Memorial Day marks the unofficial start of summer; in Marshfield, as boats begin to hit the water to have fun in the sun, town officials are encouraging safety and responsible operation of watercrafts.

On Friday, May 25, Marshfield F.A.C.T.S. unveiled a new banner the organization donated to the harbormaster’s office now on display at the town pier, urging boaters not to operate under the influence of alcohol and drugs.

“We have different issues in the summer than we do the rest of the year,” said F.A.C.T.S. co-chair Jen Cantwell. “We felt like impaired boating is not an issue that people are familiar with.”

Alcohol and drugs are involved in almost 50 percent of accidents on the water, and over 75 percent of vessel accidents have a human factor contributing to the cause. Given these statistics, Marshfield Harbormaster Mike Dimeo said it’s crucial that boaters operate responsibly.

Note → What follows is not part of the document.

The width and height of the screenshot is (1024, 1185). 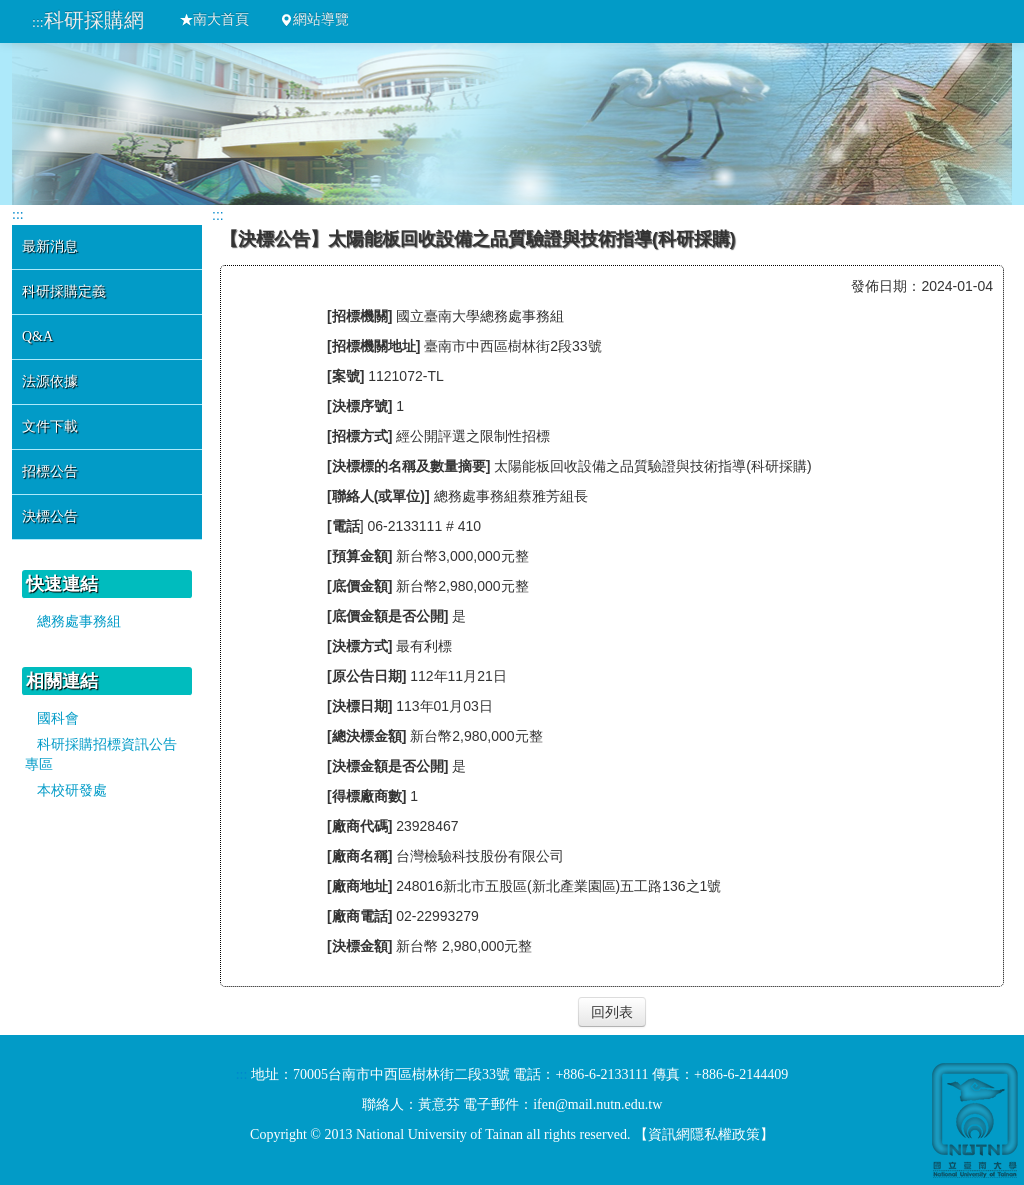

“I think they’re out on the water and they forget about everything,” said Town Administrator Mike Maresco. “There’s a lot of focus now on drinking and driving but I don’t think that extends to drinking and boating.”

Cantwell said stressors while boating, like wind, sun and vibration can intensify the effects of alcohol, making the situation even more dangerous.

“It’s a beautiful place down here,” said Plymouth County District Attorney Tim Cruz. “We’ve got great weather and we’re only just starting the summer, so this reminds everybody that there are still rules and regulations that we need to keep people safe. Alcohol and drugs should not be on the waterway. Everybody kind of thinks sometimes that there are no rules, that you can go out and do what you want, but there are and we need to keep people safe.”

Marshfield has a strict “No Wake” policy, meaning that boats should not be travelling greater than 6 miles per hour while in the North and South rivers. The first offense for breaking the “No Wake” policy is a $150 fine, with $250 for the second and $300 for the third.

“People need to also remember that excessive speed and wake is arrestable,” said Marshfield Police Chief Phil Tavares. “Everything on the ocean is arrestable under Chapter 90B, so in an extreme case, not only would they potentially get a fine but they can also get arrested.”

Dimeo said high speed boating can easily create dangerous situations.

“You’re always responsible for your wake,” Dimeo said. “If you’re in the North or South river going fast, and there’s a person on a floater or a child on a small craft and your wake knocks them over, they fall in the water hit their head, you can be held liable for that. That’s going to be turned into a criminal offense.”

Dimeo said the main method of enforcement is through education.

“We don’t issue a lot of tickets,” he said. “We try to educate people first, rather than hit them in their wallet, no different than a cruiser on the side of the road slowing people down. They’re out there to have fun. If you give somebody a $150, $300 ticket, it puts a bad taste in their mouth. Boating in New England is seasonal to begin with, so if you’re able to just educate them, those are the things that keep people alive.”

Tavares added that drinking on a boat also violates Marshfield’s public drinking bylaw.

The new F.A.C.T.S. banner also reminds boaters that while recreational marijuana is legal in Massachusetts, it becomes illegal the moment it is taken on a boat, because the waters are monitored by the Coast Guard, a federal agency, and the drug remains illegal at that level.

Dimeo said he wants residents to enjoy the waterways and the season, and that he and his crews are there with a specific purpose.

“We’re mainly out there for safety reasons,” he said. “We’re making sure people aren’t bow riding, making sure people have enough life jackets on board and are operating properly, that they’re not zigzagging wakes or jumping wakes, putting people at risk.”

Cruz agreed.

“We hope that the banner will be a good reminder for the individuals before they put their boats in to head out and have some fun,” Cruz said.